Despite testimony from actual hackers 17 years ago, the U.S. Senate failed to address Internet security issues.

Credit: Harry Campbell

The seven young men sitting before some of Capitol Hill's most powerful lawmakers weren’t graduate students or junior analysts from some think tank. No, Space Rogue, Kingpin, Mudge and the others were hackers who had come from the mysterious environs of cyberspace to deliver a terrifying warning to the world.

Your computers, they told the panel of senators in May 1998, are not safe — not the software, not the hardware, not the networks that link them together. The companies that build these things don’t care, the hackers continued, and they have no reason to care because failure costs them nothing. And the federal government has neither the skill nor the will to do anything about it.

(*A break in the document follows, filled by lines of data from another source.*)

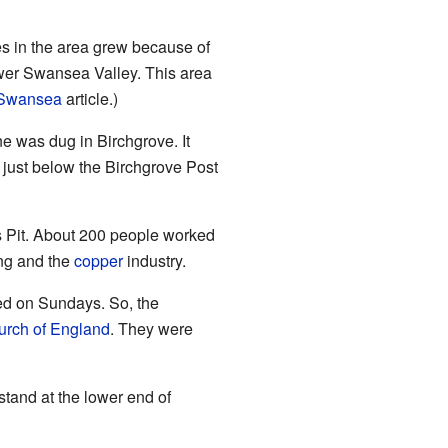
es in the area grew because of
lower Swansea Valley. This area
f Swansea
article.)
e was dug in Birchgrove. It
d just below the Birchgrove Post
s Pit. About 200 people worked
ing and the
copper
industry.
ed on Sundays. So, the
urch of England
. They were
stand at the lower end of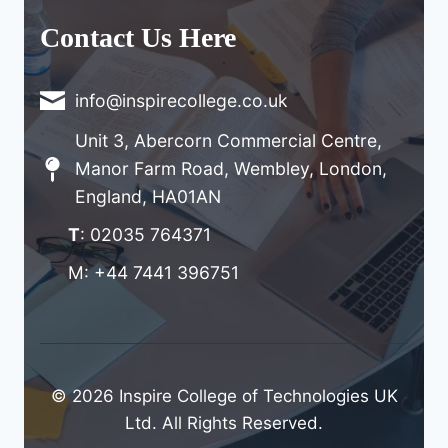
Contact Us Here
info@inspirecollege.co.uk
Unit 3, Abercorn Commercial Centre,
Manor Farm Road, Wembley, London,
England, HA01AN
T
: 02035 764371
M: +44 7441 396751
© 2026 Inspire College of Technologies UK
Ltd. All Rights Reserved.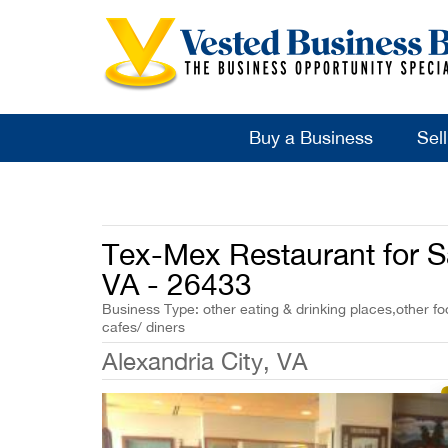
Buy a Business
Sel
Tex-Mex Restaurant for Sa
VA - 26433
Business Type: other eating & drinking places,other fo
cafes/ diners
Alexandria City, VA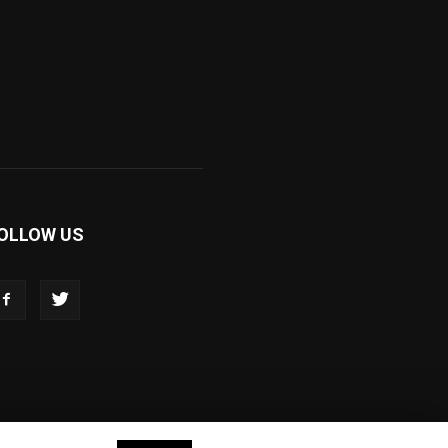
OLLOW US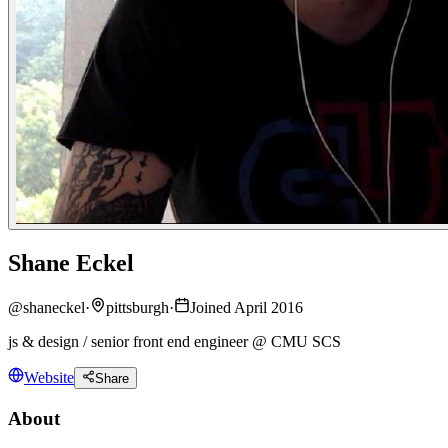
Shane Eckel
@
shaneckel
·
pittsburgh
·
Joined April 2016
js & design / senior front end engineer @ CMU SCS
Website
Share
About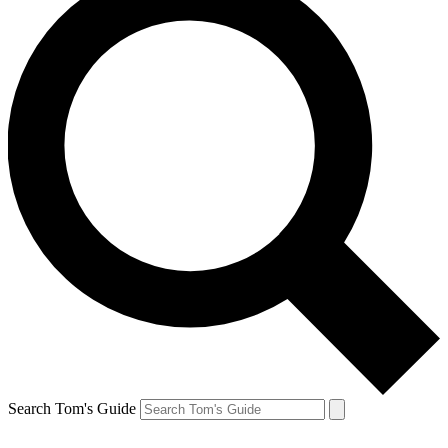
Search Tom's Guide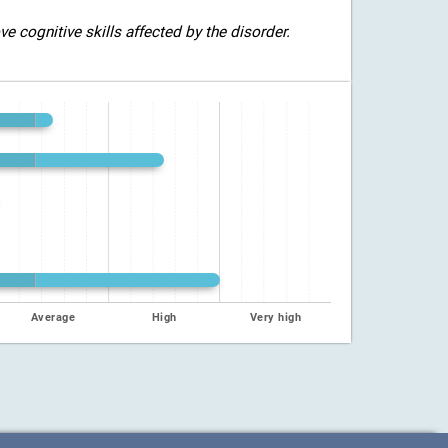
 cognitive skills affected by the disorder.
Average
High
Very high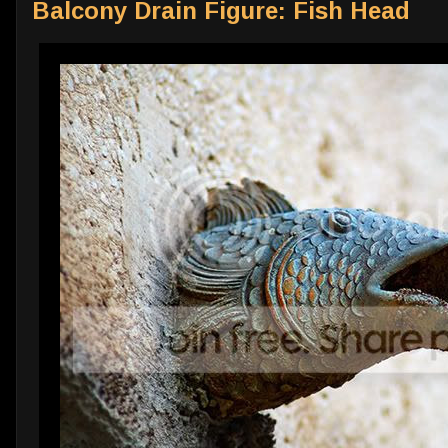
Balcony Drain Figure: Fish Head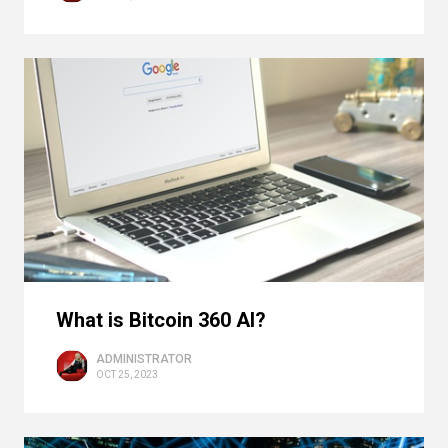
What is Bitcoin 360 AI?
ADMINISTRATOR
OCT 25, 2023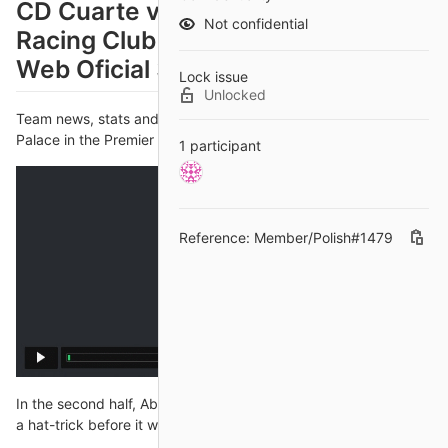
CD Cuarte vs Racing Ferrol en vivo
Not confidential
Racing Club Ferrol | RC Ferrol |
Web Oficial 31 octubre 2024
Lock issue
Unlocked
Team news, stats and prediction ahead of West Ham vs Crystal
Palace in the Premier League on Saturday; kick-off 3pm.
1 participant
Reference: Member/Polish#1479
In the second half, Aboubakar briefly looked to have bundled in
a hat-trick before it was ruled out just before the hour mark for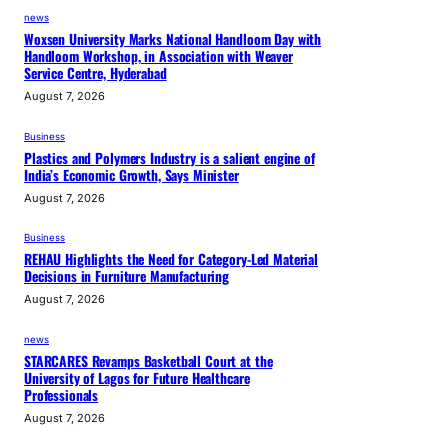
i
news
t
Woxsen University Marks National Handloom Day with
s
Handloom Workshop, in Association with Weaver
Service Centre, Hyderabad
i
August 7, 2026
m
p
Business
a
Plastics and Polymers Industry is a salient engine of
c
India’s Economic Growth, Says Minister
t
August 7, 2026
o
Business
n
REHAU Highlights the Need for Category-Led Material
t
Decisions in Furniture Manufacturing
e
August 7, 2026
x
t
news
STARCARES Revamps Basketball Court at the
i
University of Lagos for Future Healthcare
l
Professionals
e
August 7, 2026
e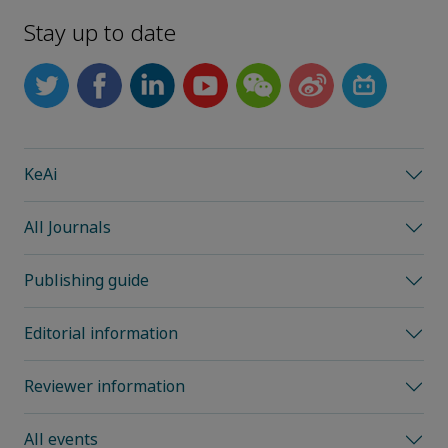
Stay up to date
KeAi
All Journals
Publishing guide
Editorial information
Reviewer information
All events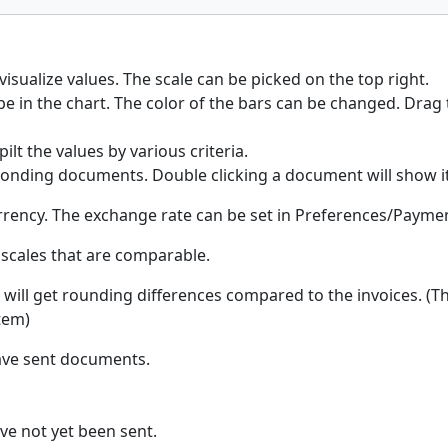
isualize values. The scale can be picked on the top right.
be in the chart. The color of the bars can be changed. Drag 
ilt the values by various criteria.
sponding documents. Double clicking a document will show it.
urrency. The exchange rate can be set in Preferences/Payme
 scales that are comparable.
ou will get rounding differences compared to the invoices. (T
item)
have sent documents.
ve not yet been sent.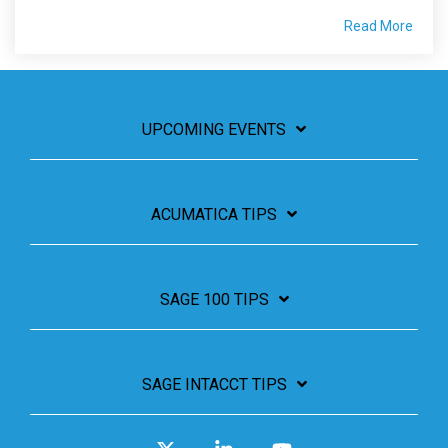
Read More
UPCOMING EVENTS
ACUMATICA TIPS
SAGE 100 TIPS
SAGE INTACCT TIPS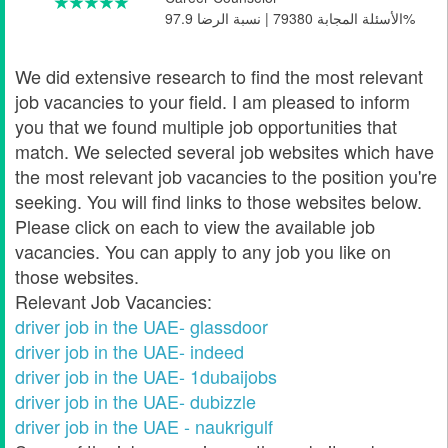
الأسئلة المجابة 79380 | نسبة الرضا 97.9%
We did extensive research to find the most relevant
job vacancies to your field. I am pleased to inform
you that we found multiple job opportunities that
match. We selected several job websites which have
the most relevant job vacancies to the position you're
seeking. You will find links to those websites below.
Please click on each to view the available job
vacancies. You can apply to any job you like on
those websites.
Relevant Job Vacancies:
driver job in the UAE- glassdoor
driver job in the UAE- indeed
driver job in the UAE- 1dubaijobs
driver job in the UAE- dubizzle
driver job in the UAE - naukrigulf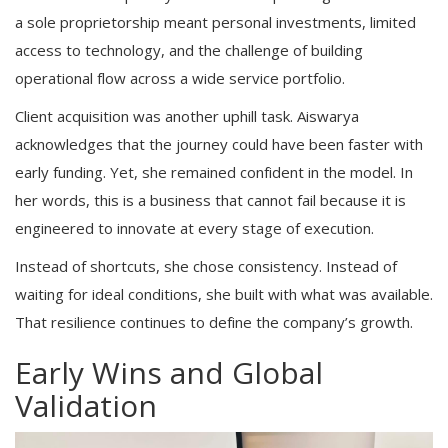
a sole proprietorship meant personal investments, limited
access to technology, and the challenge of building
operational flow across a wide service portfolio.
Client acquisition was another uphill task. Aiswarya
acknowledges that the journey could have been faster with
early funding. Yet, she remained confident in the model. In
her words, this is a business that cannot fail because it is
engineered to innovate at every stage of execution.
Instead of shortcuts, she chose consistency. Instead of
waiting for ideal conditions, she built with what was available.
That resilience continues to define the company’s growth.
Early Wins and Global
Validation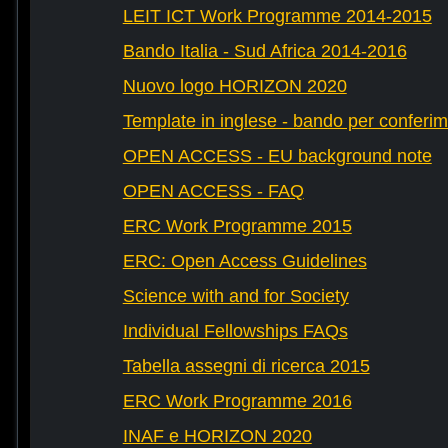
LEIT ICT Work Programme 2014-2015
Bando Italia - Sud Africa 2014-2016
Nuovo logo HORIZON 2020
Template in inglese - bando per conferim
OPEN ACCESS - EU background note
OPEN ACCESS - FAQ
ERC Work Programme 2015
ERC: Open Access Guidelines
Science with and for Society
Individual Fellowships FAQs
Tabella assegni di ricerca 2015
ERC Work Programme 2016
INAF e HORIZON 2020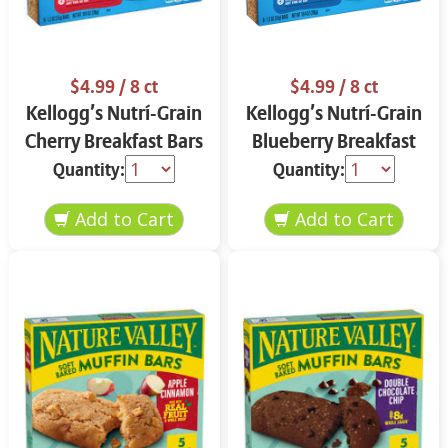
$4.99
/ 8 ct
$4.99
/ 8 ct
Kellogg’s Nutrí-Grain
Kellogg’s Nutrí-Grain
Cherry Breakfast Bars
Blueberry Breakfast
8 ct
Bars 8 ct
Quantity:
Quantity: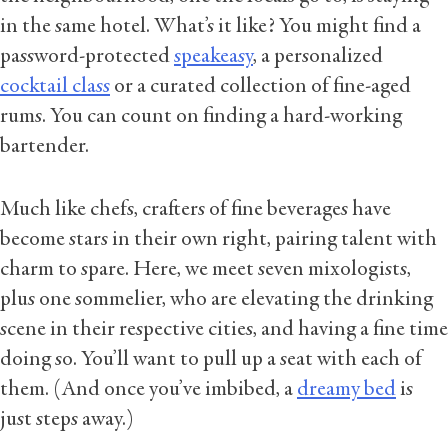
in the same hotel. What’s it like? You might find a
password-protected
speakeasy
, a personalized
cocktail class
or a curated collection of fine-aged
rums. You can count on finding a hard-working
bartender.
Much like chefs, crafters of fine beverages have
become stars in their own right, pairing talent with
charm to spare. Here, we meet seven mixologists,
plus one sommelier, who are elevating the drinking
scene in their respective cities, and having a fine time
doing so. You’ll want to pull up a seat with each of
them. (And once you’ve imbibed, a
dreamy bed
is
just steps away.)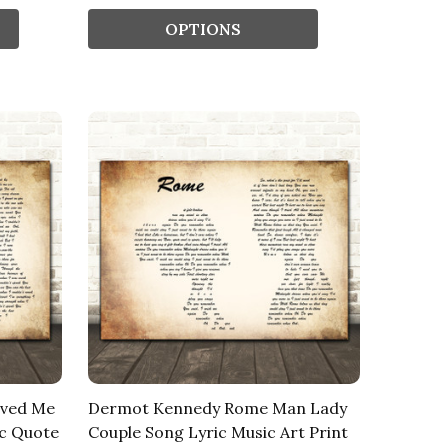
OPTIONS
oved Me
Dermot Kennedy Rome Man Lady
c Quote
Couple Song Lyric Music Art Print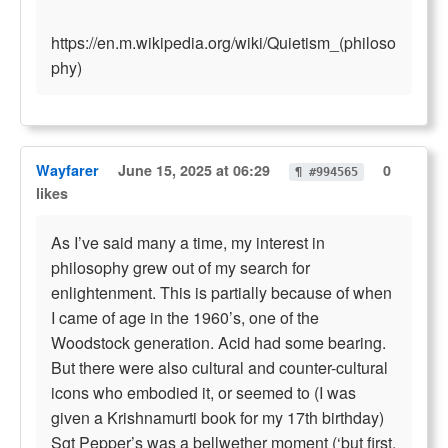
https://en.m.wikipedia.org/wiki/Quietism_(philoso
phy)
Wayfarer
June 15, 2025 at 06:29
0
¶ #994565
likes
As I’ve said many a time, my interest in
philosophy grew out of my search for
enlightenment. This is partially because of when
I came of age in the 1960’s, one of the
Woodstock generation. Acid had some bearing.
But there were also cultural and counter-cultural
icons who embodied it, or seemed to (I was
given a Krishnamurti book for my 17th birthday)
Sgt Pepper’s was a bellwether moment (‘but first,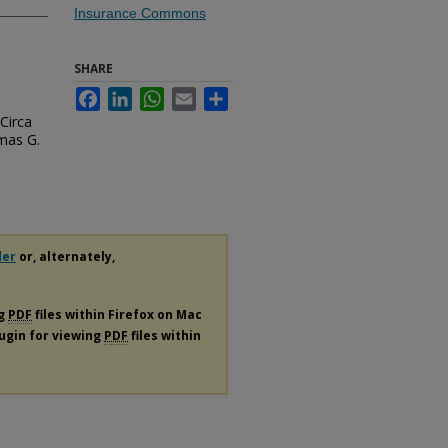
Insurance Commons
SHARE
Facebook
LinkedIn
WhatsApp
Email
Share
Circa
omas G.
der
or, alternately,
ng
PDF
files within Firefox on Mac
lugin for viewing
PDF
files within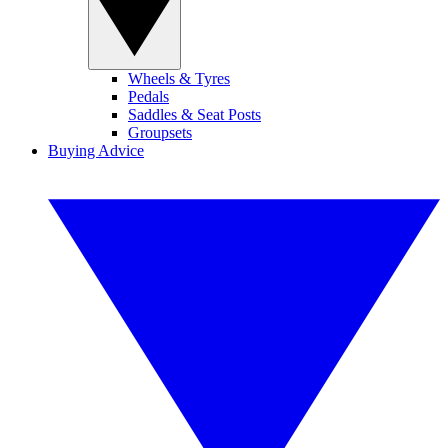
Wheels & Tyres
Pedals
Saddles & Seat Posts
Groupsets
Buying Advice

"If you're looking for computer security, then the Internet is not the place to be," said Mudge, then 27 and looking like a biblical prophet with long brown hair flowing past his shoulders. The Internet itself, he added, could be taken down "by any of the seven individuals seated before you" with 30 minutes of well-choreographed keystrokes.

The senators — a bipartisan group including John Glenn, Joseph I. Lieberman, and Fred D. Thompson — nodded gravely, making clear that they understood the gravity of the situation. "We're going to have to do something about it," Thompson said.

What happened instead was a tragedy of missed opportunity, and 17 years later the world is still paying the price in rampant insecurity.